*** Opening of RECORDS FOR PROCESSING ***
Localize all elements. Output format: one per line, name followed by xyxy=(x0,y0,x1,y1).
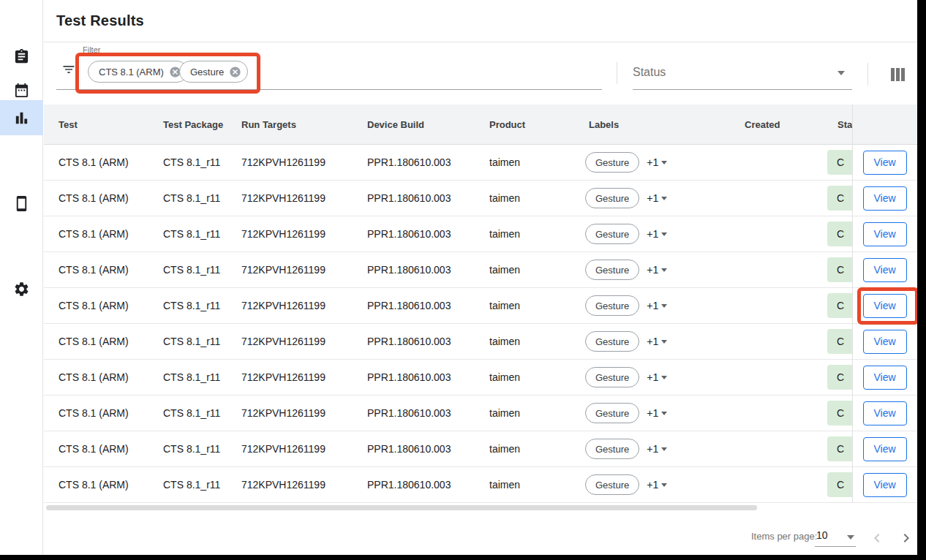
next-page-button[interactable] xyxy=(897,529,915,547)
column-header-status: Status xyxy=(823,119,852,130)
cell-labels: Gesture +1 xyxy=(574,360,730,396)
cell-status: C xyxy=(823,324,852,360)
sidebar-item-devices[interactable] xyxy=(0,186,43,221)
label-chip: Gesture xyxy=(585,331,639,352)
cell-created xyxy=(730,467,823,503)
table-row: CTS 8.1 (ARM) CTS 8.1_r11 712KPVH1261199… xyxy=(44,396,917,431)
chevron-left-icon xyxy=(868,529,886,547)
sidebar-item-test-plans[interactable] xyxy=(0,39,43,74)
more-labels-dropdown[interactable]: +1 xyxy=(647,371,670,383)
chevron-right-icon xyxy=(897,529,915,547)
cell-test-package: CTS 8.1_r11 xyxy=(148,252,227,288)
table-row: CTS 8.1 (ARM) CTS 8.1_r11 712KPVH1261199… xyxy=(44,288,917,324)
cell-status: C xyxy=(823,396,852,431)
cell-product: taimen xyxy=(475,360,574,396)
more-labels-dropdown[interactable]: +1 xyxy=(647,336,670,347)
sidebar-item-test-results[interactable] xyxy=(0,100,43,135)
column-header-test: Test xyxy=(44,119,148,130)
view-button[interactable]: View xyxy=(863,437,907,461)
view-columns-button[interactable] xyxy=(891,68,905,81)
column-header-device-build: Device Build xyxy=(353,119,475,130)
dropdown-arrow-icon xyxy=(661,447,667,451)
cell-run-targets: 712KPVH1261199 xyxy=(227,396,353,431)
cell-device-build: PPR1.180610.003 xyxy=(353,324,475,360)
cell-run-targets: 712KPVH1261199 xyxy=(227,360,353,396)
previous-page-button[interactable] xyxy=(868,529,886,547)
more-labels-dropdown[interactable]: +1 xyxy=(647,300,670,311)
status-badge: C xyxy=(827,150,852,175)
more-labels-dropdown[interactable]: +1 xyxy=(647,156,670,168)
more-labels-dropdown[interactable]: +1 xyxy=(647,228,670,240)
assignment-icon xyxy=(13,48,30,65)
label-chip: Gesture xyxy=(585,474,639,495)
view-button[interactable]: View xyxy=(863,366,907,390)
view-button[interactable]: View xyxy=(863,258,907,282)
cell-test-package: CTS 8.1_r11 xyxy=(148,467,227,503)
cell-test: CTS 8.1 (ARM) xyxy=(44,145,148,181)
status-filter-select[interactable]: Status xyxy=(633,60,852,90)
cell-test: CTS 8.1 (ARM) xyxy=(44,288,148,324)
more-labels-count: +1 xyxy=(647,192,658,204)
horizontal-scrollbar-thumb[interactable] xyxy=(46,505,757,510)
cell-test-package: CTS 8.1_r11 xyxy=(148,216,227,252)
screen-edge xyxy=(917,0,926,560)
view-button[interactable]: View xyxy=(863,401,907,425)
cell-actions: View xyxy=(852,324,917,360)
cell-test-package: CTS 8.1_r11 xyxy=(148,431,227,467)
page-title: Test Results xyxy=(56,12,144,29)
cell-status: C xyxy=(823,181,852,216)
cancel-icon xyxy=(229,66,241,78)
cell-device-build: PPR1.180610.003 xyxy=(353,252,475,288)
view-button[interactable]: View xyxy=(863,330,907,354)
cell-actions: View xyxy=(852,431,917,467)
view-button[interactable]: View xyxy=(863,294,907,318)
view-button[interactable]: View xyxy=(863,151,907,175)
screen-edge xyxy=(0,555,926,560)
cell-product: taimen xyxy=(475,467,574,503)
cell-run-targets: 712KPVH1261199 xyxy=(227,145,353,181)
cell-actions: View xyxy=(852,181,917,216)
table-row: CTS 8.1 (ARM) CTS 8.1_r11 712KPVH1261199… xyxy=(44,252,917,288)
cell-status: C xyxy=(823,145,852,181)
more-labels-count: +1 xyxy=(647,371,658,383)
filter-chip: CTS 8.1 (ARM) xyxy=(88,61,188,83)
more-labels-count: +1 xyxy=(647,479,658,491)
gear-icon xyxy=(13,281,30,298)
label-chip: Gesture xyxy=(585,224,639,244)
cell-product: taimen xyxy=(475,252,574,288)
label-chip: Gesture xyxy=(585,439,639,459)
filter-input[interactable]: CTS 8.1 (ARM) Gesture xyxy=(56,57,602,90)
chip-remove-button[interactable] xyxy=(229,66,241,78)
items-per-page-select[interactable]: 10 xyxy=(815,528,856,547)
cell-created xyxy=(730,216,823,252)
cell-created xyxy=(730,324,823,360)
view-button[interactable]: View xyxy=(863,186,907,211)
toolbar-divider xyxy=(617,62,617,84)
view-button[interactable]: View xyxy=(863,222,907,246)
cell-status: C xyxy=(823,252,852,288)
more-labels-dropdown[interactable]: +1 xyxy=(647,479,670,491)
cell-product: taimen xyxy=(475,396,574,431)
filter-chip: Gesture xyxy=(179,61,248,83)
table-row: CTS 8.1 (ARM) CTS 8.1_r11 712KPVH1261199… xyxy=(44,431,917,467)
more-labels-dropdown[interactable]: +1 xyxy=(647,264,670,276)
more-labels-dropdown[interactable]: +1 xyxy=(647,443,670,455)
table-header-row: Test Test Package Run Targets Device Bui… xyxy=(44,105,917,145)
more-labels-count: +1 xyxy=(647,407,658,419)
items-per-page-label: Items per page: xyxy=(751,531,817,542)
cell-product: taimen xyxy=(475,288,574,324)
table-row: CTS 8.1 (ARM) CTS 8.1_r11 712KPVH1261199… xyxy=(44,360,917,396)
cell-run-targets: 712KPVH1261199 xyxy=(227,216,353,252)
cell-created xyxy=(730,431,823,467)
cell-test-package: CTS 8.1_r11 xyxy=(148,396,227,431)
label-chip: Gesture xyxy=(585,152,639,173)
more-labels-dropdown[interactable]: +1 xyxy=(647,192,670,204)
cell-labels: Gesture +1 xyxy=(574,181,730,216)
cell-test: CTS 8.1 (ARM) xyxy=(44,216,148,252)
view-button[interactable]: View xyxy=(863,473,907,497)
cell-actions: View xyxy=(852,396,917,431)
sidebar-item-settings[interactable] xyxy=(0,271,43,306)
filter-field-label: Filter xyxy=(83,45,100,54)
dropdown-arrow-icon xyxy=(661,304,667,308)
more-labels-dropdown[interactable]: +1 xyxy=(647,407,670,419)
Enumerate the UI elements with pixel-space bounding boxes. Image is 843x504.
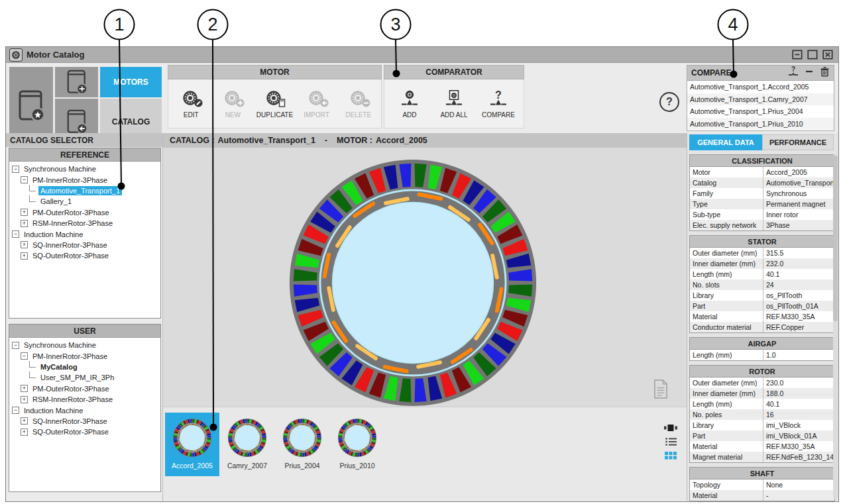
import-motor-button: IMPORT: [298, 89, 336, 119]
expand-icon[interactable]: +: [21, 396, 28, 403]
tree-item-rsm-innerrotor-3phase[interactable]: +RSM-InnerRotor-3Phase: [9, 394, 160, 405]
motor-thumbnail-camry_2007[interactable]: Camry_2007: [220, 413, 274, 476]
delete-motor-button: DELETE: [339, 89, 378, 119]
motor-thumbnail-accord_2005[interactable]: Accord_2005: [165, 413, 219, 476]
scrollbar-track[interactable]: [833, 154, 838, 499]
minimize-button[interactable]: [792, 50, 803, 60]
svg-text:3: 3: [390, 15, 400, 34]
duplicate-motor-button[interactable]: DUPLICATE: [255, 89, 294, 119]
tree-item-label: PM-InnerRotor-3Phase: [30, 352, 109, 361]
document-icon[interactable]: [653, 379, 668, 401]
tree-item-rsm-innerrotor-3phase[interactable]: +RSM-InnerRotor-3Phase: [9, 218, 160, 228]
svg-text:?: ?: [791, 66, 795, 73]
help-icon[interactable]: ?: [659, 92, 679, 112]
collapse-icon[interactable]: −: [12, 230, 19, 238]
table-row: Libraryos_PllTooth: [690, 290, 834, 301]
compare-list-item[interactable]: Automotive_Transport_1.Prius_2010: [687, 118, 834, 130]
table-row: MaterialREF.M330_35A: [690, 441, 834, 452]
table-title: STATOR: [690, 236, 834, 248]
collapse-icon[interactable]: −: [12, 407, 19, 414]
motor-thumbnail-prius_2004[interactable]: Prius_2004: [275, 413, 329, 476]
row-value: Permanent magnet: [763, 199, 834, 209]
row-value: 230.0: [763, 378, 834, 388]
compare-list-item[interactable]: Automotive_Transport_1.Prius_2004: [687, 105, 834, 118]
tree-item-label: User_SM_PM_IR_3Ph: [38, 373, 116, 382]
add-all-button[interactable]: ADD ALL: [435, 89, 473, 119]
tree-item-label: PM-OuterRotor-3Phase: [30, 384, 111, 393]
collapse-icon[interactable]: −: [12, 342, 19, 349]
add-button[interactable]: ADD: [390, 89, 429, 119]
tab-motors[interactable]: MOTORS: [100, 67, 162, 97]
tree-item-synchronous-machine[interactable]: −Synchronous Machine: [9, 164, 160, 174]
row-value: None: [763, 479, 834, 490]
trash-icon[interactable]: [820, 66, 830, 79]
edit-motor-button[interactable]: EDIT: [172, 89, 210, 119]
tree-item-sq-outerrotor-3phase[interactable]: +SQ-OuterRotor-3Phase: [9, 427, 160, 437]
row-label: Part: [690, 432, 763, 440]
row-value: Synchronous: [763, 188, 834, 199]
expand-icon[interactable]: +: [21, 428, 28, 436]
tree-item-synchronous-machine[interactable]: −Synchronous Machine: [9, 340, 160, 350]
expand-icon[interactable]: +: [21, 417, 28, 425]
user-tree-title: USER: [9, 325, 160, 338]
user-tree-panel: USER −Synchronous Machine−PM-InnerRotor-…: [9, 324, 161, 492]
tree-item-label: Induction Machine: [22, 230, 85, 239]
row-value: 3Phase: [763, 220, 834, 230]
table-row: TopologyNone: [690, 479, 834, 490]
add-catalog-button[interactable]: [55, 67, 98, 97]
collapse-icon[interactable]: −: [21, 176, 28, 183]
expand-icon[interactable]: +: [21, 209, 28, 216]
tree-item-sq-innerrotor-3phase[interactable]: +SQ-InnerRotor-3Phase: [9, 240, 160, 250]
tree-item-induction-machine[interactable]: −Induction Machine: [9, 228, 160, 239]
tree-item-sq-outerrotor-3phase[interactable]: +SQ-OuterRotor-3Phase: [9, 250, 160, 261]
expand-icon[interactable]: +: [21, 241, 28, 248]
motor-delete-icon: [348, 89, 369, 109]
compare-list-item[interactable]: Automotive_Transport_1.Accord_2005: [687, 81, 834, 93]
collapse-icon[interactable]: −: [12, 166, 19, 173]
data-table-shaft: SHAFTTopologyNoneMaterial-: [689, 467, 835, 501]
expand-icon[interactable]: +: [21, 252, 28, 260]
expand-icon[interactable]: +: [21, 220, 28, 227]
motor-thumbnail-image: [337, 418, 377, 458]
list-view-icon[interactable]: [665, 437, 677, 446]
close-button[interactable]: [822, 50, 833, 60]
row-label: Conductor material: [690, 323, 763, 331]
motor-thumbnail-prius_2010[interactable]: Prius_2010: [330, 413, 384, 476]
tree-item-pm-innerrotor-3phase[interactable]: −PM-InnerRotor-3Phase: [9, 350, 160, 361]
table-row: FamilySynchronous: [690, 188, 834, 199]
tree-item-mycatalog[interactable]: MyCatalog: [9, 362, 160, 372]
carousel-view-icon[interactable]: [664, 424, 677, 432]
remove-from-compare-icon[interactable]: [805, 67, 814, 79]
tree-item-gallery-1[interactable]: Gallery_1: [9, 196, 160, 207]
maximize-button[interactable]: [807, 50, 818, 60]
row-label: Length (mm): [690, 351, 763, 359]
tree-item-pm-outerrotor-3phase[interactable]: +PM-OuterRotor-3Phase: [9, 207, 160, 218]
reference-tree-title: REFERENCE: [9, 148, 160, 162]
motor-thumbnail-image: [227, 418, 267, 458]
tree-connector: [29, 195, 36, 202]
collapse-icon[interactable]: −: [21, 352, 28, 360]
tree-item-automotive-transport-1[interactable]: Automotive_Transport_1: [9, 185, 160, 196]
compare-list-item[interactable]: Automotive_Transport_1.Camry_2007: [687, 93, 834, 106]
compare-help-icon[interactable]: ?: [788, 66, 799, 79]
table-row: Material-: [690, 490, 834, 501]
motor-duplicate-icon: [264, 89, 285, 109]
tree-item-user-sm-pm-ir-3ph[interactable]: User_SM_PM_IR_3Ph: [9, 372, 160, 383]
comparator-section: COMPARATOR ADDADD ALL?COMPARE: [384, 65, 524, 131]
tree-item-sq-innerrotor-3phase[interactable]: +SQ-InnerRotor-3Phase: [9, 416, 160, 427]
data-panel: GENERAL DATA PERFORMANCE CLASSIFICATIONM…: [687, 133, 838, 501]
compare-button[interactable]: ?COMPARE: [479, 89, 518, 119]
tree-item-pm-outerrotor-3phase[interactable]: +PM-OuterRotor-3Phase: [9, 383, 160, 394]
tree-item-label: Induction Machine: [22, 406, 85, 415]
grid-view-icon[interactable]: [665, 452, 677, 460]
expand-icon[interactable]: +: [21, 385, 28, 392]
tree-item-induction-machine[interactable]: −Induction Machine: [9, 405, 160, 415]
tree-item-pm-innerrotor-3phase[interactable]: −PM-InnerRotor-3Phase: [9, 174, 160, 185]
scrollbar-thumb[interactable]: [833, 156, 838, 321]
tab-performance[interactable]: PERFORMANCE: [762, 134, 834, 150]
table-row: Outer diameter (mm)315.5: [690, 248, 834, 258]
tree-item-label: Gallery_1: [38, 197, 74, 206]
row-value: 24: [763, 279, 834, 290]
tab-general-data[interactable]: GENERAL DATA: [689, 134, 762, 150]
new-motor-button: NEW: [213, 89, 252, 119]
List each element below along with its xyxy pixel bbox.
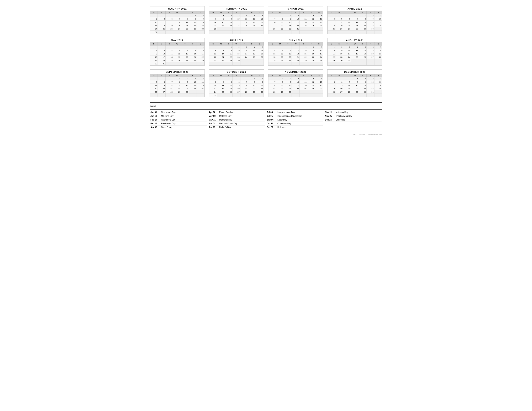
cal-day	[256, 62, 264, 66]
cal-day: 17	[150, 24, 158, 27]
notes-label: Notes	[150, 105, 382, 107]
day-header: M	[276, 42, 284, 46]
cal-day	[299, 62, 307, 66]
cal-day: 29	[359, 27, 366, 30]
cal-day	[307, 90, 315, 94]
cal-day: 17	[189, 84, 197, 87]
cal-day: 17	[343, 52, 351, 56]
cal-day: 16	[233, 52, 240, 56]
day-header: T	[225, 11, 232, 14]
cal-day: 6	[315, 14, 323, 17]
cal-day: 28	[189, 59, 197, 62]
cal-day: 24	[209, 90, 217, 94]
cal-day: 25	[217, 90, 225, 94]
cal-day: 1	[359, 14, 366, 17]
cal-day	[248, 62, 256, 66]
day-header: T	[225, 42, 232, 46]
day-header: W	[233, 42, 240, 46]
day-header: F	[189, 11, 197, 14]
cal-day: 17	[374, 20, 382, 24]
cal-day: 24	[233, 24, 240, 27]
cal-day: 15	[276, 84, 284, 87]
note-name: Independence Day	[277, 111, 309, 114]
cal-day: 1	[248, 77, 256, 80]
cal-day: 25	[248, 56, 256, 59]
cal-day	[268, 46, 276, 49]
cal-day: 3	[374, 14, 382, 17]
day-header: S	[256, 74, 264, 77]
day-header: W	[173, 42, 181, 46]
cal-day	[343, 62, 351, 66]
cal-day	[197, 90, 204, 94]
cal-day: 19	[173, 56, 181, 59]
cal-day	[268, 94, 276, 97]
cal-day	[225, 27, 232, 30]
note-name: Thanksgiving Day	[336, 115, 367, 117]
day-header: T	[284, 42, 292, 46]
day-header: F	[189, 74, 197, 77]
cal-table-6: SMTWTFS123456789101112131415161718192021…	[209, 42, 264, 66]
cal-day	[351, 62, 359, 66]
note-row: Jan 18M L King Day	[151, 114, 207, 118]
note-name: National Donut Day	[219, 122, 250, 125]
cal-day	[351, 30, 359, 34]
cal-day: 24	[240, 56, 248, 59]
day-header: M	[276, 74, 284, 77]
month-block-11: NOVEMBER 2021SMTWTFS12345678910111213141…	[268, 69, 323, 97]
cal-day: 2	[307, 46, 315, 49]
cal-day: 8	[299, 49, 307, 52]
cal-day: 23	[359, 87, 366, 90]
cal-day: 16	[181, 84, 189, 87]
cal-day: 28	[181, 27, 189, 30]
cal-day	[343, 77, 351, 80]
month-block-3: MARCH 2021SMTWTFS12345678910111213141516…	[268, 6, 323, 34]
cal-day: 24	[292, 24, 299, 27]
cal-day: 29	[173, 90, 181, 94]
cal-day: 9	[359, 80, 366, 84]
cal-day: 10	[315, 49, 323, 52]
cal-day: 11	[197, 80, 204, 84]
cal-day	[328, 94, 335, 97]
cal-day	[367, 30, 374, 34]
cal-day: 8	[248, 80, 256, 84]
cal-day: 15	[359, 20, 366, 24]
note-name: Father's Day	[219, 126, 250, 128]
cal-day	[225, 77, 232, 80]
cal-day: 5	[256, 46, 264, 49]
cal-day: 30	[359, 90, 366, 94]
cal-day: 5	[335, 17, 343, 20]
cal-day	[256, 30, 264, 34]
month-title-11: NOVEMBER 2021	[268, 70, 323, 74]
note-name: Valentine's Day	[161, 119, 192, 121]
cal-day	[315, 30, 323, 34]
cal-day: 11	[268, 52, 276, 56]
cal-day	[256, 94, 264, 97]
cal-day	[233, 30, 240, 34]
cal-day: 2	[367, 14, 374, 17]
note-date: Jul 05	[267, 115, 276, 117]
day-header: W	[233, 74, 240, 77]
cal-day: 10	[158, 52, 165, 56]
month-title-4: APRIL 2021	[328, 6, 382, 10]
note-name: Christmas	[336, 119, 367, 121]
cal-day	[150, 94, 158, 97]
cal-day: 19	[359, 52, 366, 56]
day-header: M	[335, 42, 343, 46]
cal-day	[335, 94, 343, 97]
cal-day	[315, 62, 323, 66]
cal-day	[335, 77, 343, 80]
cal-day: 18	[328, 24, 335, 27]
cal-day: 26	[248, 24, 256, 27]
cal-day: 14	[374, 49, 382, 52]
cal-day: 15	[248, 84, 256, 87]
cal-day	[240, 62, 248, 66]
cal-day: 22	[225, 56, 232, 59]
note-date: May 31	[209, 119, 218, 121]
cal-day: 14	[351, 20, 359, 24]
cal-day: 25	[268, 59, 276, 62]
cal-day: 31	[343, 59, 351, 62]
cal-day: 15	[351, 84, 359, 87]
cal-day: 11	[351, 49, 359, 52]
cal-day: 25	[299, 87, 307, 90]
cal-day: 7	[343, 80, 351, 84]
*** Close of RECORDS FOR PROCESSING ***
» **EXERCISE OBJECTIVE**
Supply only the count of lines above holding "items".

» **WRITTEN REPLY**
2